The class declaration looks like this:

Code:

class Large
{
    std::vector<char> buffer;
public:
    Large(const std::string& s_num);
    void multiply_by_two();
    unsigned sum_digits() const;
    friend std::ostream& operator<<( std::ostream& os, const Large& num);
};

So each digit is represented as a char (well, actually a char in range 0 - 9, and the constructor and the output routine take care of adding/substracting '0'. I also stored the digits in reverse order internally to make multiplying easier but this is just an implementation detail).

The only hard thing is to multiply by two. But you do know how to do this on paper? (multiply each digit by 2 and carry over 1 if the result is more than 9.

[pobri19]

Man, you're a genius Thanks!

[CornedBee]

The best big number class is GMP.

[nadroj]

is this a project Euler problem? seems like it would be

[samGwilliam]

Unless there is some mathematical answer you might use (or write your own minimal) large number class.
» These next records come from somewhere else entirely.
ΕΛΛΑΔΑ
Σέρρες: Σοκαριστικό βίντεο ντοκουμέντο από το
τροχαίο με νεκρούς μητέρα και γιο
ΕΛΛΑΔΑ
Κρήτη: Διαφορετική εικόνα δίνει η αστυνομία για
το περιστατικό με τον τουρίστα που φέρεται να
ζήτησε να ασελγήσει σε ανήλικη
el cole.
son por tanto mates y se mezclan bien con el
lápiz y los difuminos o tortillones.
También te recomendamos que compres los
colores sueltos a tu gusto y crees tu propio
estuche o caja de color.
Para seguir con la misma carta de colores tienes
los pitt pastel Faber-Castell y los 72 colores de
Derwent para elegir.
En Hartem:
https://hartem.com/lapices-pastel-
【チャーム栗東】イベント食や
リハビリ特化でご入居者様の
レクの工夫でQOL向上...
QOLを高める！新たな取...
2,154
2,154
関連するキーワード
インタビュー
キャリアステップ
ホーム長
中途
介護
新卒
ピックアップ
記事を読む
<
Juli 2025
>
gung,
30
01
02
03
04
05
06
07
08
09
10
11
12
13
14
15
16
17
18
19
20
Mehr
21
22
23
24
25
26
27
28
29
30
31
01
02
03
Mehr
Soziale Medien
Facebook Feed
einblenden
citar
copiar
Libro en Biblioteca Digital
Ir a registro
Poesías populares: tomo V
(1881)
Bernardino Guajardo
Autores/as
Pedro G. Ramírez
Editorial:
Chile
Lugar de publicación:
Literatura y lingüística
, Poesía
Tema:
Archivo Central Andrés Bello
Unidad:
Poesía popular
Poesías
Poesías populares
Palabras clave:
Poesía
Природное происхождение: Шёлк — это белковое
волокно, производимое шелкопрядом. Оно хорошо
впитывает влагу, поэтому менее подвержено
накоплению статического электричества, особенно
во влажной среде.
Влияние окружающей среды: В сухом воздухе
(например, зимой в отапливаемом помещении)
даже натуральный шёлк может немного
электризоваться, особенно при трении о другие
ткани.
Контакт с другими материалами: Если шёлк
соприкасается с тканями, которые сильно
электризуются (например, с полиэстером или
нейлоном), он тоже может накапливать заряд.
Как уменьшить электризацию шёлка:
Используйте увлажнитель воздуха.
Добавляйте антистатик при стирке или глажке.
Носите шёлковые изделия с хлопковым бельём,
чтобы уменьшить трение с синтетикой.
For example I wrote my own small Large class for this and the following user program:

Code:

int main()
{
    Large num("1");
    for (int i = 0; i != 1000; ++i) {
        num.multiply_by_two();
    }
    std::cout << num << '\n' << num.sum_digits() << '\n';
}

And got the result (hope it is correct, seemed to work ok for smaller numbers):

10715086071862673209484250490600018105614048117055 33607443750388370351051124936122493198378815695858 12759467291755314682518714528569231404359845775746 98574803934567774824230985421074605062371141877954 18215304647498358194126739876755916554394607706291 45711964776865421676604298316526243868372056680693 76
1366

That's pretty cool.

Did you store the number as a byte per digit and perform the carrying manually or something?

[matsp]

That's pretty cool.

Did you store the number as a byte per digit and perform the carrying manually or something?

I think that's implied in the answer anon gave.

--
Mats

[grumpy]

Unless there is some mathematical answer you might use (or write your own minimal) large number class.

There are mathematical results that make it possible to get an answer without computing the actual value of 2^1000. Have a look here.

[arpsmack]

Just so you're aware, DigitSum arithmetic as described on that page is vastly different from calculating the sum of the digits of 2^1000. For starters, the DigitSum of any number results in a single digit answer. That should have been a huge clue right there....

[laserlight]

There are mathematical results that make it possible to get an answer without computing the actual value of 2^1000.

Unfortunately, the challenge requires one to compute 2^1000, and only then sum its digits.